Unseen Sampling sampling How well predict accuracy for new density levels?

Models Compared

Category Model Description
Traditional ML linear Linear Regression
svm Support Vector Regression (RBF)
lightgbm Gradient Boosting
GAM gam_monotonic Monotonic GAM with interaction
Interpolation interpolation IDW (Inverse Distance Weighting)
Two-Stage two_stage GAM (density) + SVM (spatial residual)

Usage

from geoequity.evaluation import eval_baseline_comparison

# Define models to compare
model_list = ['linear', 'lightgbm', 'svm', 'gam_monotonic', 'interpolation', 'two_stage']

# Scenario 1: Unseen Spatial
report_spatial = eval_baseline_comparison(
    df_analysis,
    model_list=model_list,
    density_bins=30,
    split_method='spatial',
    train_by='grid',
    evaluate_by='grid',
    metric='correlation',
    full_features='Spatial'
)

# Scenario 2: Unseen Sampling
report_sampling = eval_baseline_comparison(
    df_analysis,
    model_list=model_list,
    density_bins=30,
    split_method='sampling',
    train_by='grid',
    evaluate_by='sampling',
    metric='correlation',
    full_features='Spatial'
)

Visualization

import matplotlib.pyplot as plt
import numpy as np

def plot_comparison(report_spatial, report_sampling, model_list):
    fig, axes = plt.subplots(1, 2, figsize=(14, 5))

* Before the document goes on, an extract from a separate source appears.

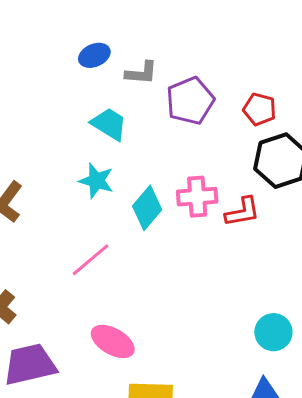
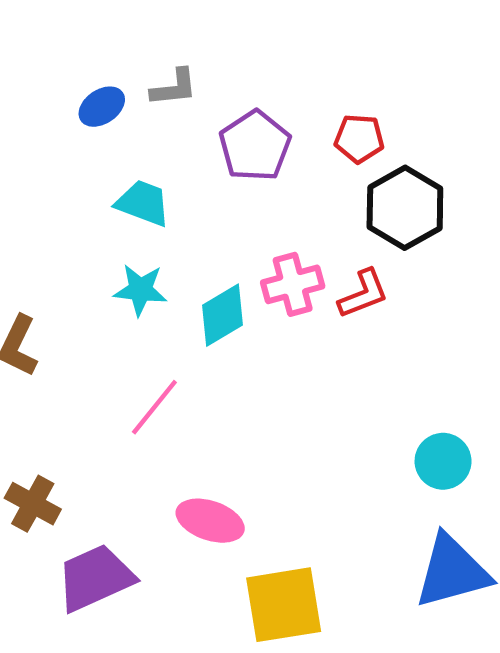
gray L-shape: (141, 73) -> (174, 88), moved
cyan diamond: (147, 208) -> (223, 315), turned 30

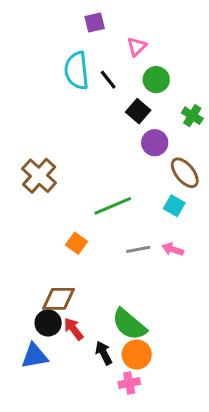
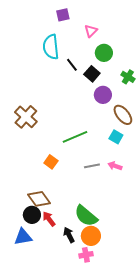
black line: (108, 80) -> (72, 65), moved
brown diamond: (59, 299) -> (39, 199), turned 55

    pred_name = list(report_spatial.keys())[0]
    spatial_scores = [report_spatial[pred_name].get(m, 0) for m in model_list]
    sampling_scores = [report_sampling[pred_name].get(m, 0) for m in model_list]

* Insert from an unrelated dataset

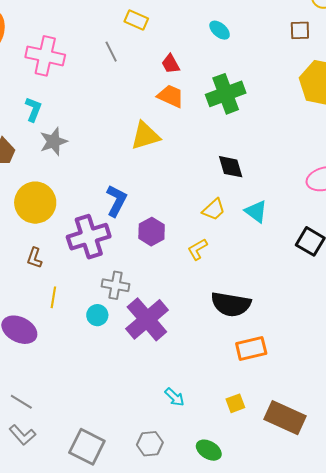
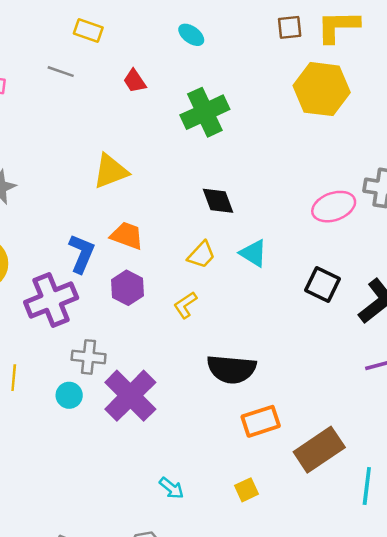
gray line: (111, 52) -> (61, 72), turned -40
orange trapezoid: (171, 96) -> (127, 236), moved
brown rectangle: (285, 418) -> (319, 450), moved, turned -54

    x = np.arange(len(model_list))
    colors = ['#4ECDC4', '#45B7D1', '#96CEB4', '#FFEAA7', '#DDA0DD', '#FF6B6B']

    axes[0].bar(x, spatial_scores, color=colors)
    axes[0].set_title('Unseen Spatial')
    axes[0].set_xticks(x)
    axes[0].set_xticklabels(model_list, rotation=45)

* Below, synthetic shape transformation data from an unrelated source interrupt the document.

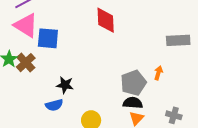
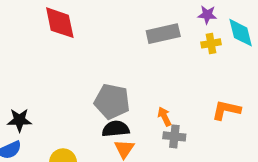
orange arrow: (158, 73) -> (164, 116), moved, turned -32
gray pentagon: (133, 83) -> (112, 101), turned -30

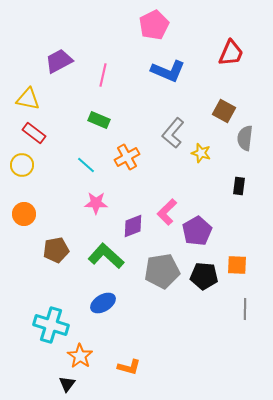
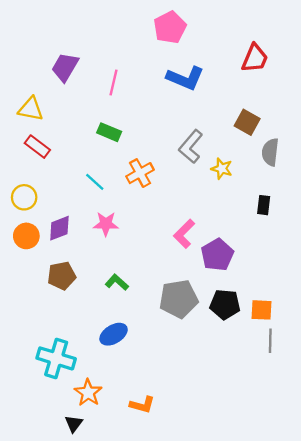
purple trapezoid: (59, 61) -> (65, 67), turned -32
yellow circle: (22, 165) -> (24, 197), moved
purple diamond: (133, 226) -> (59, 228), moved
green L-shape: (106, 256) -> (117, 282), size x0.6
orange square: (237, 265) -> (261, 310), moved

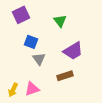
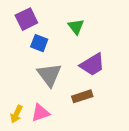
blue square: (31, 42) -> (39, 43), moved
gray triangle: (39, 59) -> (49, 75), size x1.5

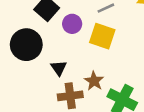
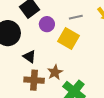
black triangle: (59, 68) -> (29, 57), turned -32

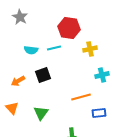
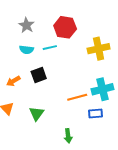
gray star: (20, 17) -> (26, 25), moved
yellow cross: (90, 49) -> (99, 49), moved, size x1.5
cyan cross: (102, 75) -> (103, 89), moved, size x1.5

    axes[1].bar(x, sampling_scores, color=colors)
    axes[1].set_title('Unseen Sampling')
    axes[1].set_xticks(x)
    axes[1].set_xticklabels(model_list, rotation=45)

    plt.tight_layout()
    plt.show()

plot_comparison(report_spatial, report_sampling, model_list)

Key Insights

Unseen Spatial (New Locations)

  • Interpolation methods (IDW) leverage spatial autocorrelation
  • TwoStageModel captures both global density effect and local patterns
  • Traditional ML often struggles without spatial structure

Unseen Sampling (New Density Levels)

  • GAM excels at capturing density→accuracy relationship
  • TwoStageModel combines density modeling with spatial residuals
  • Linear/SVM fail to generalize to unseen density ranges

TwoStageModel Advantage

Decomposes the problem into interpretable components: - Stage 1: Global density effect (monotonic relationship) - Stage 2: Location-specific residuals (spatial patterns)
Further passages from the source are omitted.